DATA
++++++++
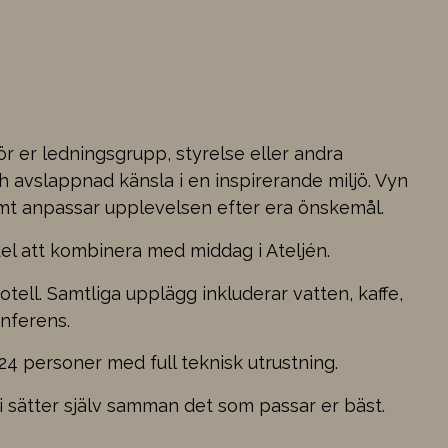
r er ledningsgrupp, styrelse eller andra
 avslappnad känsla i en inspirerande miljö. Vyn
amt anpassar upplevelsen efter era önskemål.
el att kombinera med middag i Ateljén.
tell. Samtliga upplägg inkluderar vatten, kaffe,
onferens.
4 personer med full teknisk utrustning.
i sätter själv samman det som passar er bäst.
++++++++
WHAT YOU ARE ASKED TO DO
Set out the material once more, exact in every line, with no images.

RESPONSE TO THIS TASK
r er ledningsgrupp, styrelse eller andra
 avslappnad känsla i en inspirerande miljö. Vyn
amt anpassar upplevelsen efter era önskemål.
el att kombinera med middag i Ateljén.
tell. Samtliga upplägg inkluderar vatten, kaffe,
onferens.
4 personer med full teknisk utrustning.
i sätter själv samman det som passar er bäst.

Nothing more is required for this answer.